Anyway, today I’ve been thinking about writing and getting paid. As I stated in my first post my eventual aim is to write a novel – specifically a novel that gets published (by someone else, not self-published) and that I get paid for. I should say that I’m not I’m not opposed or biased against self publishing in any way, nor am I expecting to give up my day job on those sweet author fat stacks of cash. What I do want however, is the external affirmation of having written something that someone else, someone professional, can say ‘this is good enough for me to invest in’.

So selling my work is a focus of mine, and I have done a chunk of research into things that might eventually help me get a novel across someone’s desk.
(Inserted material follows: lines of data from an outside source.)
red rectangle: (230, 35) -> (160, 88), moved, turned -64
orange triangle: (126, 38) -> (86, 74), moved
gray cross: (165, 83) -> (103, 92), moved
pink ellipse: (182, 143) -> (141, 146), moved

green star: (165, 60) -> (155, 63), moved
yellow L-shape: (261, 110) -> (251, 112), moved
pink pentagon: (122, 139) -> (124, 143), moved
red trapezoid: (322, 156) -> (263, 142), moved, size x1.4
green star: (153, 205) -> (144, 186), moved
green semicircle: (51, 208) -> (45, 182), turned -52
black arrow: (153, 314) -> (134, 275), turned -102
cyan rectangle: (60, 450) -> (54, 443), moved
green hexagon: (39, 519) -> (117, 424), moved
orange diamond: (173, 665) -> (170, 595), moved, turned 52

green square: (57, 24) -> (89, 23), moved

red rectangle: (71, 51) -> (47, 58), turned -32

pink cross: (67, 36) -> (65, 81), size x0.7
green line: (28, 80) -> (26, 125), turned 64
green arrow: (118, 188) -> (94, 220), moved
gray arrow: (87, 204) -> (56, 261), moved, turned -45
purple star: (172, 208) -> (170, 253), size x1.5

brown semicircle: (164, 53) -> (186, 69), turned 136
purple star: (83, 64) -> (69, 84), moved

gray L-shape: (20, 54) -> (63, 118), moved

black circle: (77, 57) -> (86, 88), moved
  1. The first and most obvious thing is a finished novel – a thing that is entirely in my hands (the secret to writing is finishing your shit).
  2. Second is quality – and this blog is very much aimed at improving my quality. Some of the feedback and advice I have gotten is excellent, and for those who have commented – thanks, I do try to take all advice on board.
  3. Thirdly is presence – particularly online and social media presence. Agents want to verify things a writer puts in their CV’s, check how savvy they are with social media (important for marketing) and would probably like to look for potential hidden mines and traps. A couple of good articles include ‘What Does a Literary Agent Want to See When They Google You?‘ and ‘Why Do Literary Agents Google Potential Authors‘ Again, this blog is intended to address these considerations.
  4. Finally, publication history. Apparently an agent or a publisher is more likely to give you the time of day if you have published before (which makes sense, it shows you are capable of creating something that someone else considers entertaining). The importance of this is reflected in this article, ‘Building Publication Credits‘.
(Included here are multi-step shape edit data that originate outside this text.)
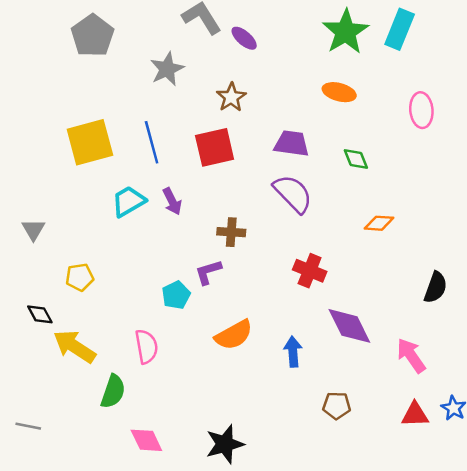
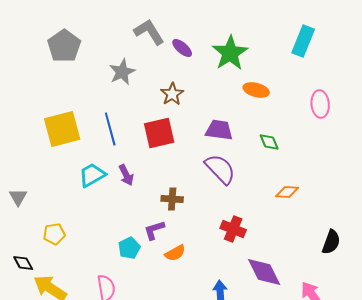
green star: (346, 32) -> (230, 53), moved
orange semicircle: (234, 335) -> (175, 253), moved, size x0.7

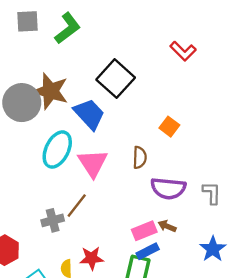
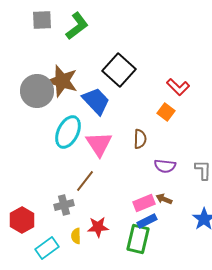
red L-shape: (183, 51) -> (178, 87), moved
purple semicircle: (168, 188) -> (165, 166), size x0.7
gray cross: (53, 220) -> (64, 205), moved

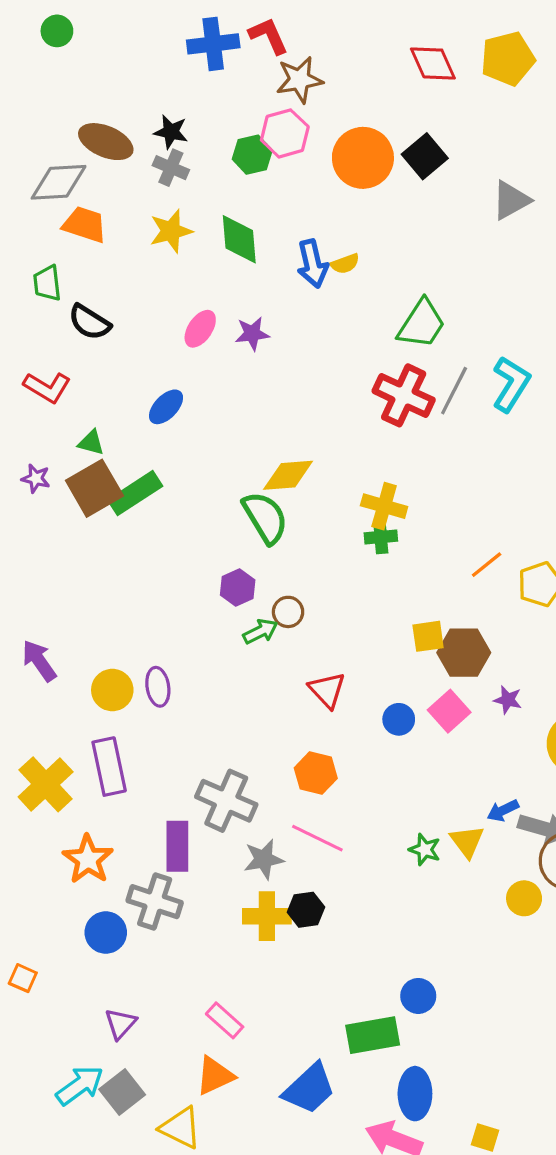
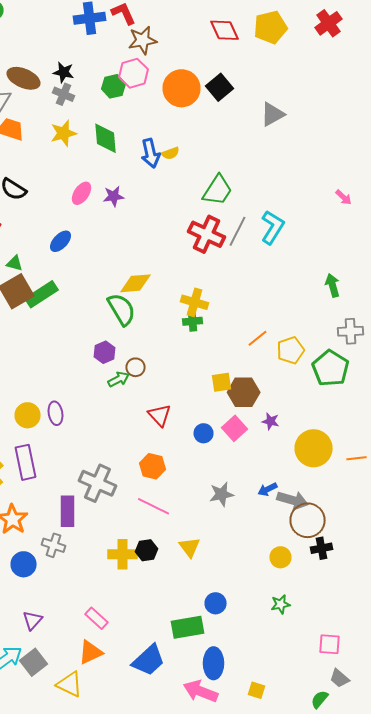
yellow triangle: (467, 841) -> (190, 547), moved
green star: (425, 850) -> (280, 604), moved, turned -30
gray star: (264, 859) -> (222, 494), moved
yellow circle: (524, 898) -> (280, 557), moved
gray cross: (155, 902) -> (54, 545), size x0.7

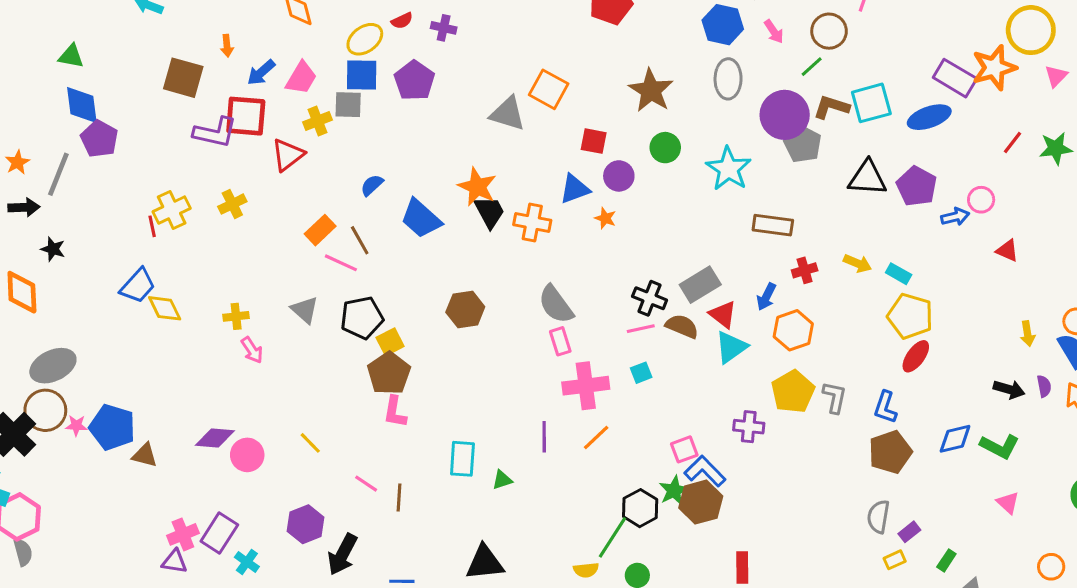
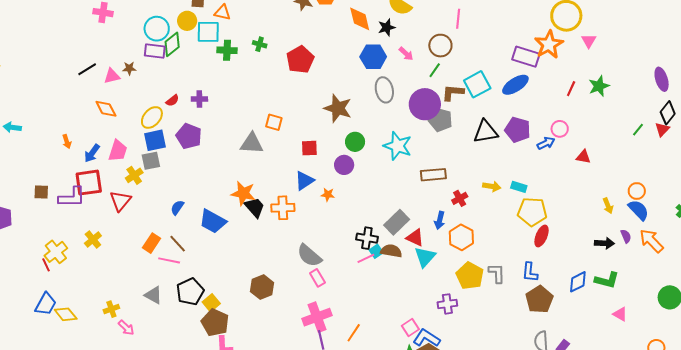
brown square: (183, 78) -> (41, 192), moved, size x0.6
orange square: (549, 89) -> (274, 122), size x0.7
purple circle: (619, 176) -> (344, 165), moved
brown hexagon: (465, 310) -> (262, 287), moved
cyan square: (641, 373) -> (376, 251), moved
pink cross: (586, 386) -> (317, 317), moved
Getting a publication history means making Submissions. Which is what I’m looking at today.

Whilst I’m as new to this game as I could be, I figure I should start to write some shorter stuff with a purpose of seeking publication in a magazine, or anthology. If what I create is not good enough to submit, or is rejected, then it might end up on the blog in some form or another.

Sure, this means the novel might be on hold whilst I belt out and try to polish a few short stories, but that’s simply what it is. If things don’t work out (that is, if I don’t create a story I feel is worth submitting), its back to the novel. I don’t have a time limit on my writing, things get done when they get done (noting of course, that this is contrary to the secret writing-fu of ‘finishing your shit’ I referenced earlier).

The question is of course, where to submit:

  • I have a friend who got me onto Aurealis Magazine, an Australian Science Fiction/Fantasy online magazine (focus on Australian writers).
  • I recently became aware of Uncanny Magazine, again, Sci-Fi and Fantasy focused.
  • And the Lovecraft eZine has put out a call for stories to go into a book called Autumn Cthulhu.

Each one has open submissions, and each one has a clear pay rate, and as such these are the ones I have looked at first.

Is anyone aware of other places to submit? Have you had recent successes? Any tips, tricks or horror stories?